The other meaningful caveat is the February 2025 hack — a $1.5B ETH outflow from a Lazarus Group attack on a cold-wallet signing process. Funds were recovered and customer withdrawals normalised within 12 hours, which is operationally exceptional and likely the cleanest hack response in the industry’s history. But the event still surfaces in HNW Sharia-observant audience research as a custody-risk friction, especially for creators serving private-banking-adjacent readerships. The reliability factor drops from 1.00 to 0.78 in our rubric to reflect this; not flag-worthy, but a real haircut.
What you get, exactly
- 30–50% lifetime revshare on spot + derivatives trading fees, tier-laddered by referred 30-day volume. The 30% floor unlocks immediately; the 40% and 50% tiers gate on volume thresholds attainable by mid-tier (~50K-follower) creators within a quarter. Derivatives-heavy fee generation means per-referred-trader monthly fees run ~7% higher than Binance’s spot-leaning audience.

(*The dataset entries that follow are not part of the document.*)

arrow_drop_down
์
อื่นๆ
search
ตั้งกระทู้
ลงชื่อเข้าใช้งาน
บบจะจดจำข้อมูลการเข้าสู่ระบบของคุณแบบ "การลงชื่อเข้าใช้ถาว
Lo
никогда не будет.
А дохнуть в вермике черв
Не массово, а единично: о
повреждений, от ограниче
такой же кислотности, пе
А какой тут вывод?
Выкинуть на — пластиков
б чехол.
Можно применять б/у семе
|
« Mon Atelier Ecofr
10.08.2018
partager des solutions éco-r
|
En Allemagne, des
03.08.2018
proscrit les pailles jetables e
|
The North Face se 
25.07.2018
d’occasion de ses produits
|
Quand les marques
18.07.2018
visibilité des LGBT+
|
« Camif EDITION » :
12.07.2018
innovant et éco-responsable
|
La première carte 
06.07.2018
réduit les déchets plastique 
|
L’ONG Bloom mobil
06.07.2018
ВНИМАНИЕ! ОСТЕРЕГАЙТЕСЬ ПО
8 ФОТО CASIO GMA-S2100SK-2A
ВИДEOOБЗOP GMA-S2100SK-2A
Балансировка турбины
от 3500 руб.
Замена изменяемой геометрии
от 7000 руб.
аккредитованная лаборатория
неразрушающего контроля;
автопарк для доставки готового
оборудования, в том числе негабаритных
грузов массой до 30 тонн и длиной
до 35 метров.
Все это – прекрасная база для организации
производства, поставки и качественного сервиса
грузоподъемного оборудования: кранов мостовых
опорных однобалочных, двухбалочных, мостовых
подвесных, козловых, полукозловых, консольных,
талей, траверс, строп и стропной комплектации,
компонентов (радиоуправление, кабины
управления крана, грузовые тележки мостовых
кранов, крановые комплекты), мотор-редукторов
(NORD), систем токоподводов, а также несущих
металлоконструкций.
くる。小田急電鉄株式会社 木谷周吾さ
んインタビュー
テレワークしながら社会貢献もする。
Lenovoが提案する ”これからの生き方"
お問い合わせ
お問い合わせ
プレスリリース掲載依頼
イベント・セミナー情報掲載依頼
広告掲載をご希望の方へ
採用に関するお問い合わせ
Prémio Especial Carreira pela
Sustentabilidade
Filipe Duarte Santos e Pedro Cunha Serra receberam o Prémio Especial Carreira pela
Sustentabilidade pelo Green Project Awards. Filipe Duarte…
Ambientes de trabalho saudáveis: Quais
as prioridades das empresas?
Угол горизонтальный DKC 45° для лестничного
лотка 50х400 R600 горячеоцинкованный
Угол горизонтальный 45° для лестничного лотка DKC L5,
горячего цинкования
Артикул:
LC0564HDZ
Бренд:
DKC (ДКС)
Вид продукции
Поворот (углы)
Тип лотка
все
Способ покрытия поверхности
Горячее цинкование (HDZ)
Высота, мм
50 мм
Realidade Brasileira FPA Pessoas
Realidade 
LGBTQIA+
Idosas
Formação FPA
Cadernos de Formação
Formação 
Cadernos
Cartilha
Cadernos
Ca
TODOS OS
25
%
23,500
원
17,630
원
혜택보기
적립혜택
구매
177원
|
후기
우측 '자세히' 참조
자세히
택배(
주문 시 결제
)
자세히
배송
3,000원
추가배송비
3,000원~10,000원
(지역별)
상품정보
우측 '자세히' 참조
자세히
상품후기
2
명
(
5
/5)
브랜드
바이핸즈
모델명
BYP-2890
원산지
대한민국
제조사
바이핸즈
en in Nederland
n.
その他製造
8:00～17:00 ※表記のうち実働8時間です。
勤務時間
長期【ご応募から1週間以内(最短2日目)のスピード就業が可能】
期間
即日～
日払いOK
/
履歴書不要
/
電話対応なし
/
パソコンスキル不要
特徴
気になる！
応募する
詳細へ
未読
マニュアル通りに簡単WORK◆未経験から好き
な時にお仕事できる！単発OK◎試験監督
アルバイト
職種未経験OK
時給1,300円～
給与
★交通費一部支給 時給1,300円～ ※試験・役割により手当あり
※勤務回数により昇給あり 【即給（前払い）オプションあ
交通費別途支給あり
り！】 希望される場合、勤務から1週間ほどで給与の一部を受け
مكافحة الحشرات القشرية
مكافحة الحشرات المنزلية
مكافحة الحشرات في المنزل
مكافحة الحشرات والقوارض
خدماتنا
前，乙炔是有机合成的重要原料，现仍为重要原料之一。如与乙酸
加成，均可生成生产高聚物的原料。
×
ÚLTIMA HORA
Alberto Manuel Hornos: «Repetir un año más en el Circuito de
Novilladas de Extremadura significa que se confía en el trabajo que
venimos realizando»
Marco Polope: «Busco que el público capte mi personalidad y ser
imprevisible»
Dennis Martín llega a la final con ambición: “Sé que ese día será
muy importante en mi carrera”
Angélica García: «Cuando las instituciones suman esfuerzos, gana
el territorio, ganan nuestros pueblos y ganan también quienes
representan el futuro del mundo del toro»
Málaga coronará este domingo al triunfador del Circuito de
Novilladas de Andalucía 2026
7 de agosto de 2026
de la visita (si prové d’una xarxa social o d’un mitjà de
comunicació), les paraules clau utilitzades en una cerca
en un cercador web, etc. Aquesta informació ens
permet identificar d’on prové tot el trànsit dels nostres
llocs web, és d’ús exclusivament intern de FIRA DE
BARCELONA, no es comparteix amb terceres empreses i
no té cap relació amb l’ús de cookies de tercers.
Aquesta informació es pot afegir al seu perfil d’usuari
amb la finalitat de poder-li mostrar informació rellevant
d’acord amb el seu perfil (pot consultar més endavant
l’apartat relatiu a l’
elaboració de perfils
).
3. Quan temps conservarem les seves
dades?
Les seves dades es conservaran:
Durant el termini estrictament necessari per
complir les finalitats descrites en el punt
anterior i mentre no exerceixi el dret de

- Real MENA KAM team in the Dubai office — Arabic-speaking, co-budget-ready for paid acquisition, assigned at lower volume thresholds than OKX (~$5K 30-day referred volume vs OKX’s ~$15K). This is the operational differentiator from peers that match Bybit on licence stack but not on regional staffing.
- Sub-affiliate (2-tier) program with ~10% override on commissions earned by creators you recruit. Useful for network-building creators; immaterial for solo creators.
- Co-budget marketing dollars available to top-tier GCC affiliates for paid acquisition — Bybit will fund part of your performance-marketing spend in exchange for committed referral volume. Available only at upper tiers.
- 365-day-equivalent cookie via lifetime attribution — once a trader is registered through your link, the attribution holds for the life of the account.
The licence question
Bybit’s Dubai VARA full operational VASP licence is the strongest single-regulator narrative in the GCC cohort. Bybit was one of the first major exchanges to clear full status (not the in-principle staging that several peers still hold). VARA’s licensing standard requires demonstrated AED on-and-off-ramp infrastructure, segregated client funds at UAE-licensed banking partners, and Travel Rule compliance for transactions ≥AED 3,000 — Bybit cleared all three.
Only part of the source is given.